Each tutorial is a self-contained notebook you can open directly in a browser and run without setting up anything on your own computer. The first tutorial introduces the simplest possible approach: a neural bag-of-words model, which treats a sentence as an unordered collection of words and learns which words tend to signal positive or negative meaning. The second adds a recurrent neural network, a type of model that reads words one at a time and tries to remember context as it goes, using a popular variant called LSTM.

The third tutorial switches to a convolutional approach, which scans over small windows of words rather than reading the whole sequence at once. The fourth and final tutorial loads a pre-trained BERT model, a large transformer that was trained on enormous amounts of text before being fine-tuned for this specific task. Each tutorial builds conceptually on the one before it, so reading them in order gives a clear progression from simple to sophisticated.

The tutorials are written for Python 3.9 and use PyTorch as the core framework.

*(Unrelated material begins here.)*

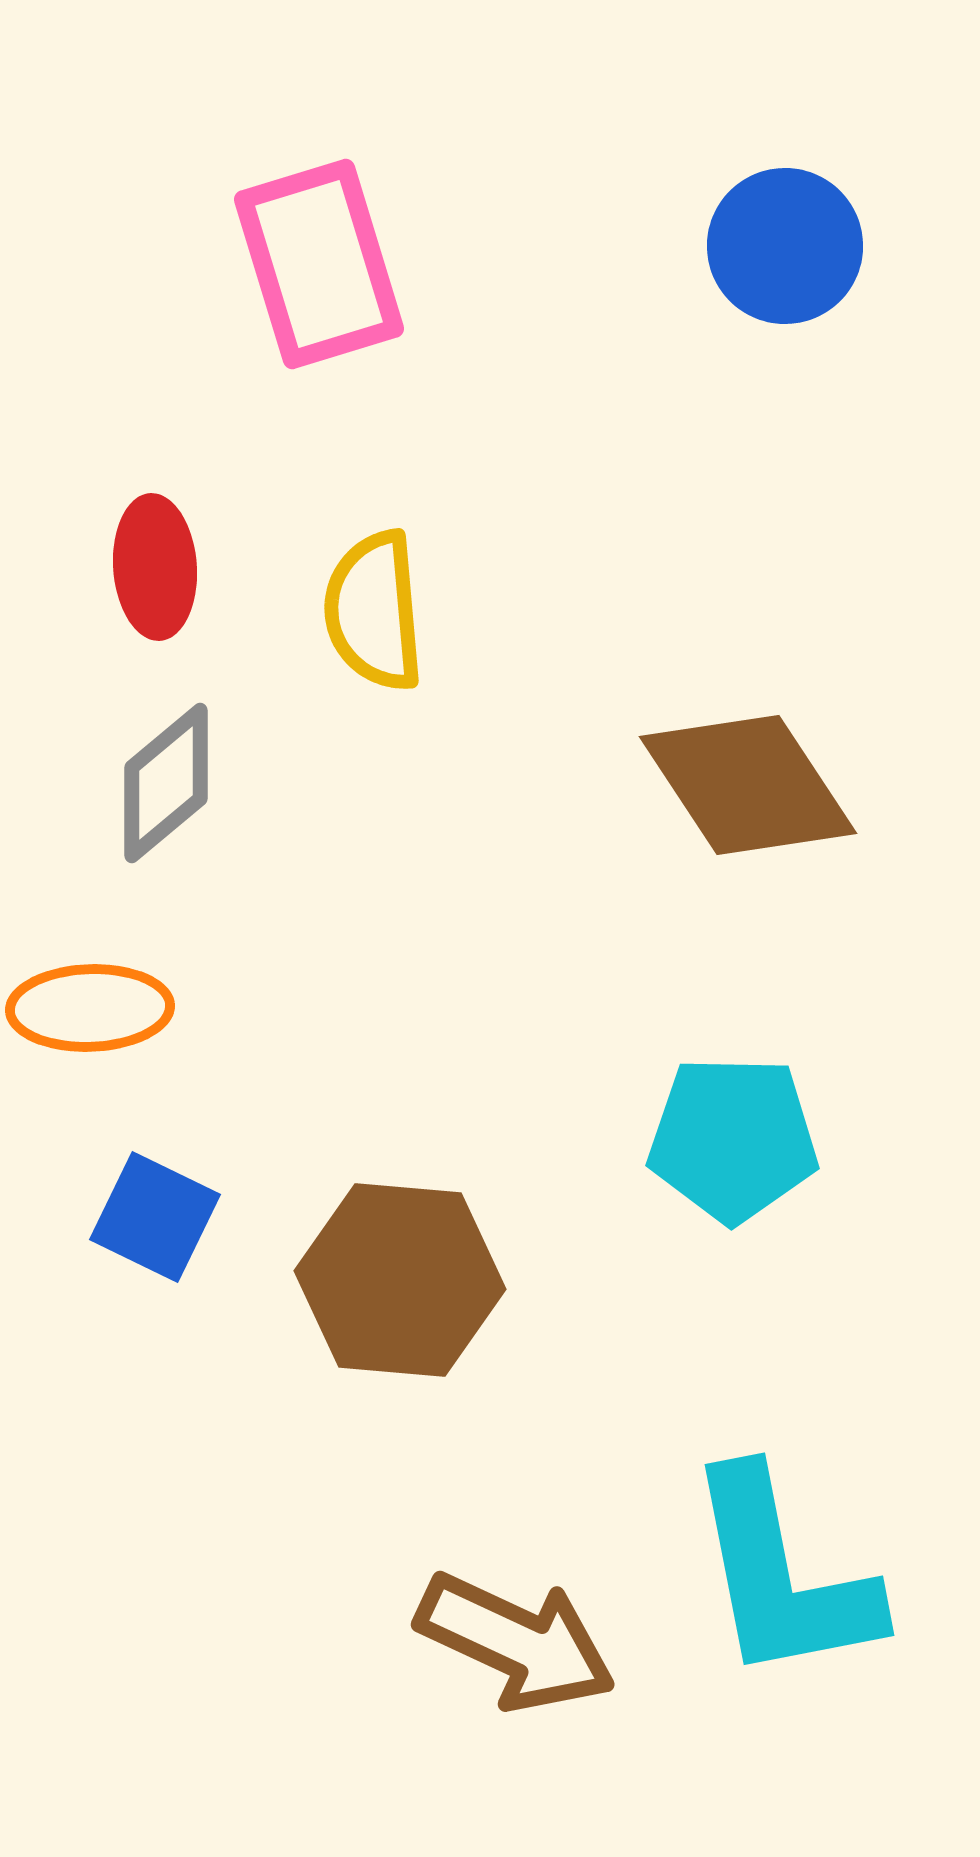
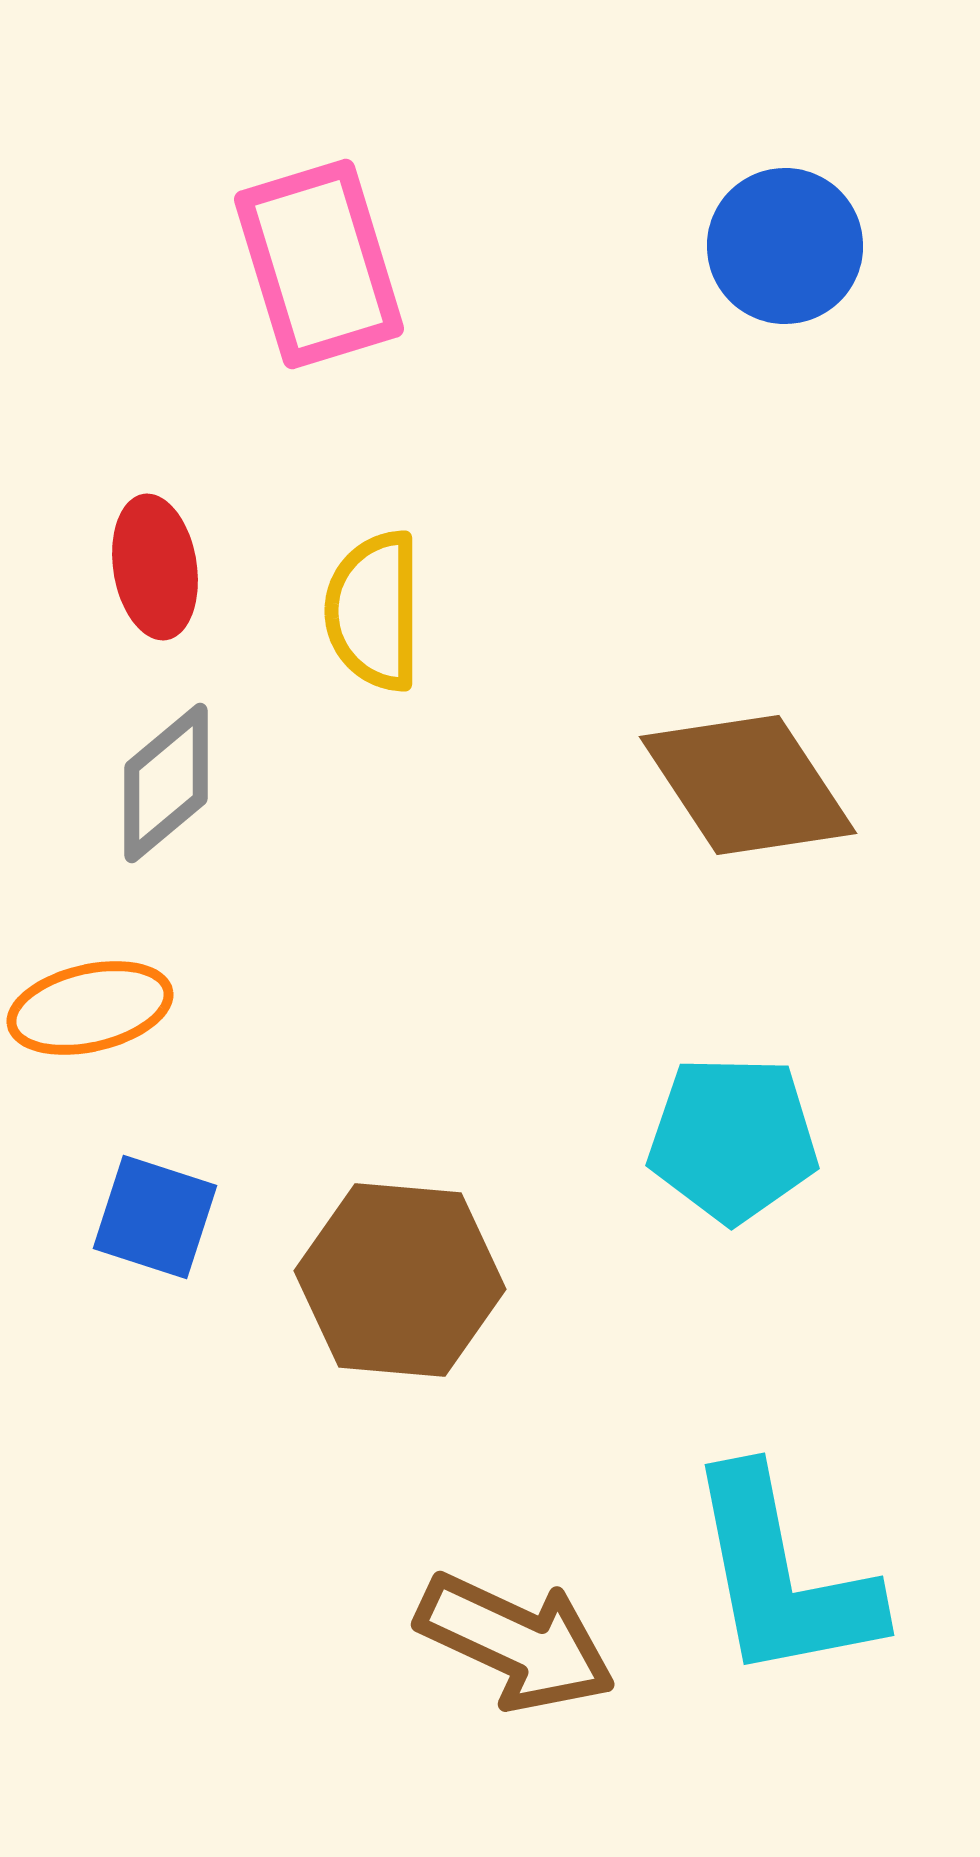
red ellipse: rotated 5 degrees counterclockwise
yellow semicircle: rotated 5 degrees clockwise
orange ellipse: rotated 11 degrees counterclockwise
blue square: rotated 8 degrees counterclockwise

Dependencies install with a single command. An older set of tutorials exists in a legacy folder for anyone who worked through the previous version and wants to reference it, but the main four notebooks are the current recommended path.

This is a learning resource aimed at people who want to understand how text classification works in practice, not just in theory. It does not ship a production tool or a web interface. If you want to understand how modern language models approach simple classification tasks, this is a clear and hands-on starting point.